Hmmm , considering the clocks .. anything around 85c for the 8800U seems fine enough .. but even then , for long run with that card .. loads temps of under 75c is definitely recommended ... 

What case do u use ?? And what about air circulation ??


----------



## 144 (Jun 6, 2007)

I am using the CM Stacker 830 by Cooler Master. There are roughly 6 chassis fans (iCute and Cooler master silent fans). 4 on side panel, one rear, and one top. 

I've found out varying results in the past 2 days.
I am used to working long hours, at my PC, and I have noticed that although the starting temperature is around 74 deg. Celsius, after a couple of hours the idle temp rises to 81-83 deg. Celsius. Stressing it with about 15 minutes of max graphics with NFS carbon takes the temp to around 94 deg Celsius.

During gaming the Fan duty cycle rises to 100%. During idle it drops to 60-64%. When at 100% the GPU rapidly cools down once I exit the game, but once the temp. of the core passes down the 80-78 deg mark, the fan duty cycle drops rapidly and the core temp rises to around 81-83 and stabilize. 

I have noticed that playing FIFA 07, the initial (when the match begins, the teams move into the stadium which is high graphics part) is very skipped up. The frame rate is pathetically slow. even while replays its the same. 

Before when I used my 7600GT card, this problem never occurred.

Can anyone suggest a way to keep the FAN duty cycle at 100% always?
I am still worried, and It keeps me from playing for long. 
Did I install my chassis fans in wrong direction which cud be affecting my air flow? 

Which fans are best for air flow? can anyone suggest best air flow fans?

update:

I have tweaked the Fan Duty Cycle to 100% always using Riva Tuner. Which definitely brings down the core temp to an idle of 66 deg cel, and I am more than happy with that figure.

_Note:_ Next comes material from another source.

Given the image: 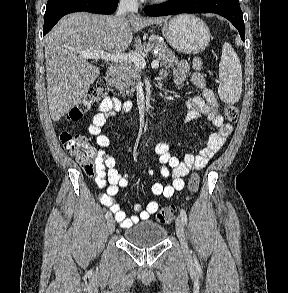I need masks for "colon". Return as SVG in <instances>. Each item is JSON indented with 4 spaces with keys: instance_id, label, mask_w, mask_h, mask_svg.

*forum.ncix.com/forums/index.php?mode=showthread&msg_id=1340617&threadid=1340617&forum=101&product_id=22631&msgcount=23&overclockid=0

Anyway, I've read on a forum (link above) that the safe operating temp of the G80 is till 110deg cel, above which it will try to accomodate its voltages and core speeds to minimze the temp, and at a striking temp of 125 deg cel it will automatically turn off to prevent damage. Can anyone verify this? 
I checked out some fans in action, iCute and CoolerMaster for my chassis. They have an airflow rating in cfm. any idea wht it stands for? probably cubic feet per min!


----------



## Hells_Fury (Jun 7, 2007)

High-end gfx cards normally have the auto shut-down feature if the temperature goes beyond a certain degree.
Youre right about cfm.
66c is perfectly fine idle temp for your card. And 84c load temp is also not too bad. My 7800GT used to reach 90c at full load sometimes. If you can bear with the noise then keep the fan at 100% all the time.


----------



## 144 (Jun 8, 2007)

You are right. The Thermalright HR-03 Plus heatsink with a good 92mm fan would do the trick. Now to see if the ram slots are the same and the ramsinks would fit on an Ultra card.


----------